Since I've only really been storing state in my plot classes, perhaps a better idea would be to model the action involved. That is to say, a Plot should be able to perform the action in question, as well as reverse it. This covers both sides of the coin: undo and redo.

I could eventually develop all sorts of crazy plots, so I want my Plot class to simply define methods that its inheritors should implement. This can be done with an abstract class.

abstract class Plot {
    abstract void undo();
    abstract void redo();
}

I could then modify SinglePlot and CompositePlot to create themselves with all the information necessary to perform both actions in and of themselves. The only additional piece of information they'd really need is the Map upon which they were to operate.

For example:

class SinglePlot extends Plot {
    Map map;
    int x, y, prevtile, tile;
    Plot(Map map, int x, int y, int prevtile, int tile) {
        this.map = map;
        this.x = x;
        this.y = y;

        this.prevtile = prevtile;
        this.tile = tile;
    }
    void undo() {
        map.set(x, y, prevtile);
    }
    void redo() {
        map.set(x, y, tile);
    }
}

CompositePlot would be similarly adjusted.

Now that my base Plot class has methods, they will be available to any class that extends Plot. This means I can now implement PlotHistory without having to rely on instanceof to determine how to perform or reverse my plots.

In other words, I was previously using instanceof to help me discover the type of plot object I was dealing with, so that I could use that object's "interface." That is to say, its methods (and data, though it's good programming juju never to expose data publicly).
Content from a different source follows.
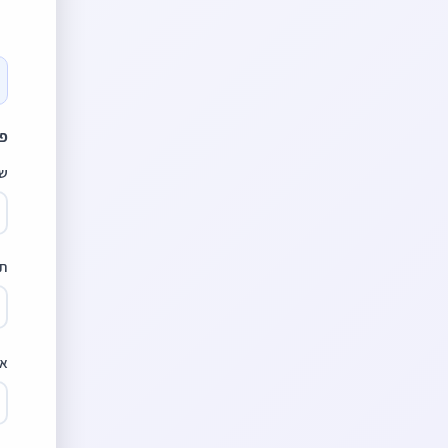
פר
ש
תע
א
Now that my plots are inheriting from a base class which defines methods common to all plots, I can deal strictly with Plot objects in PlotHistory. The interface is now known to me -- undo() and redo() -- no matter what type of plot I am ultimately dealing with.

Since Plot is an abstract class with methods only, and no true shared behavior, I refactor it as an interface.

interface Plot {
    void undo();
    void redo();
}

No changes are required to the rest of my code, because an interface and an abstract class with only abstract methods are for all intents and purposes equivalent. An interface is simply a more idiomatic way to express this in Java. Idiomatic meaning, "the way such and such is commonly done because Java was designed with that in mind" which usually in turn means a less syntactically verbose way of doing something. As you can see, an interface in Java is a little more compact than an abstract class with abstract methods.
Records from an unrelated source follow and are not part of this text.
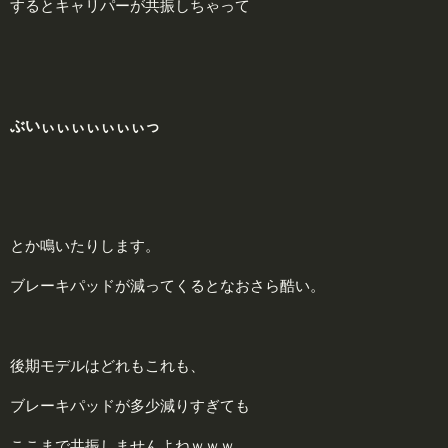
するとキャリパーが共振しちゃって
ぶいぃぃぃぃぃぃぃっ
とか鳴いたりします。
ブレーキパッドが減ってくるとなおさら酷い。
後期モデルはどれもこれも、
ブレーキパッドが多少減りすぎても
ここまで共振しませんよねｗｗｗ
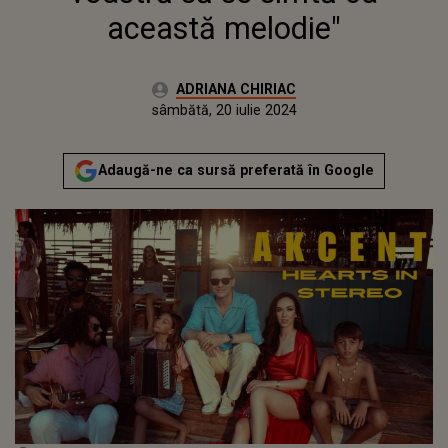
această melodie"
Autor:
ADRIANA CHIRIAC
Publicat:
sâmbătă, 20 iulie 2024
Adaugă-ne ca sursă preferată în Google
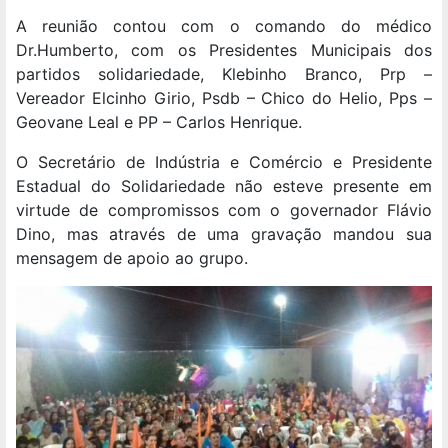
A reunião contou com o comando do médico
Dr.Humberto, com os Presidentes Municipais dos
partidos solidariedade, Klebinho Branco, Prp –
Vereador Elcinho Girio, Psdb – Chico do Helio, Pps –
Geovane Leal e PP – Carlos Henrique.
O Secretário de Indústria e Comércio e Presidente
Estadual do Solidariedade não esteve presente em
virtude de compromissos com o governador Flávio
Dino, mas através de uma gravação mandou sua
mensagem de apoio ao grupo.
Encapsulating an action in a class as I've done here is what is known in design patterns circles as the Command pattern. This is one of the most used patterns out there, and is used extensively in Java's Swing API.
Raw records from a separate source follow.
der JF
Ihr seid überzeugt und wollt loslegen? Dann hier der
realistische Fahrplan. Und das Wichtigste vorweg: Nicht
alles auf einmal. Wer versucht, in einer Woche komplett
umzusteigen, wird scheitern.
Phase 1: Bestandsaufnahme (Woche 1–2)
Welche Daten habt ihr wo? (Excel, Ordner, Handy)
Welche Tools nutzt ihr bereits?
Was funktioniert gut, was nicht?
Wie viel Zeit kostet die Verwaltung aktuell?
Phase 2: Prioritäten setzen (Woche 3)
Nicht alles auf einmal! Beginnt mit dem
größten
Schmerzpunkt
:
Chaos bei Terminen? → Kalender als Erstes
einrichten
With all of this in place, I could've called it quits, but I wanted a little more flexibility in my design. I wanted to be able to undo any sort of edit in the future, not just tile plots.

Because the Plot interface doesn't really define any methods that imply some sort of relation to plotting tiles, I rename it to Edit.

I want to modify my undo history class to be more all-purpose too. PlotHistory was tightly coupled with the Plot class in previous builds of SMEE, and contained a reference to a Map as well. The Map was needed because the old-style Plot objects only represented simple state -- PlotHistory would crack open each Plot and use its internal instance of Map to perform the actual undo or redo.

Now that my plots have evolved into edits which know how to perform and unperform themselves, I can streamline PlotHistory to simply manage a list of Edit objects. It need not rely on a specific type of plot now, or data specific to those plots, such as the map. So, I rename it to EditHistory, remove the Map reference.

This means I have to create instance of SinglePlot and CompositePlot where appropriate now, outside of the EditHistory class, and pass them in. But that's good, because now I don't have to modify my undo management class when the particulars of specific type of plot changes. EditHistory just manages a list of Edit objects now -- it doesn't know or care what kind of edits they actually are.

Examine the code to see the final implementation, but you'll find it's pretty clean and simple!